Anime Magic is a convention that takes place at the Donald E Stephens Convention Center in Rosemont during August. I found myself at Magic with the band Rebel and Cleric as they were getting ready to perform on Saturday night. I have had the pleasure of seeing them perform before at Colossal Con North which […]

Anime Magic is a convention that takes place at the Donald E Stephens Convention Center in Rosemont during August. I found myself at Magic with the band Rebel and Cleric as they were getting ready to perform on Saturday night. I have had the pleasure of seeing them perform before at Colossal Con North which takes place in the Wisconsin Dells.


Rebel and Cleric is a two-piece band consisting of members Sai and Kiwi who enjoy performing a variety of music such as punk and emo. They are known for their spunky covers of anime openings, cartoon tunes such as the “Campfire Song Song” from Spongebob, and even their own original works such as “Diet Dr. Kelp.”

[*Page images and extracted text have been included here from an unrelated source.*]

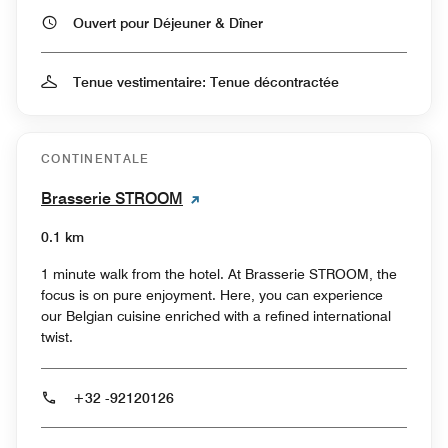
Ouvert pour Déjeuner & Dîner
Tenue vestimentaire: Tenue décontractée
CONTINENTALE
Brasserie STROOM
0.1 km
1 minute walk from the hotel. At Brasserie STROOM, the
focus is on pure enjoyment. Here, you can experience
our Belgian cuisine enriched with a refined international
twist.
+32 -92120126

Through their artistry, they prove to be a unique addition to the Midwestern alternative music scene while also catering to pop culture conventions. Their fast-paced and melodic thrills ring through everyone’s ears as they launch a full frontal assault on the unsuspecting con-goer. They are a force to be reckoned with and one that has been welcomed into the anime community for their fresh and invigorating style of music. What follows is the pleasant conversation I was privileged to have with both members prior to them setting the stage for the night life at Anime Magic. (Content is cut down from the original interview)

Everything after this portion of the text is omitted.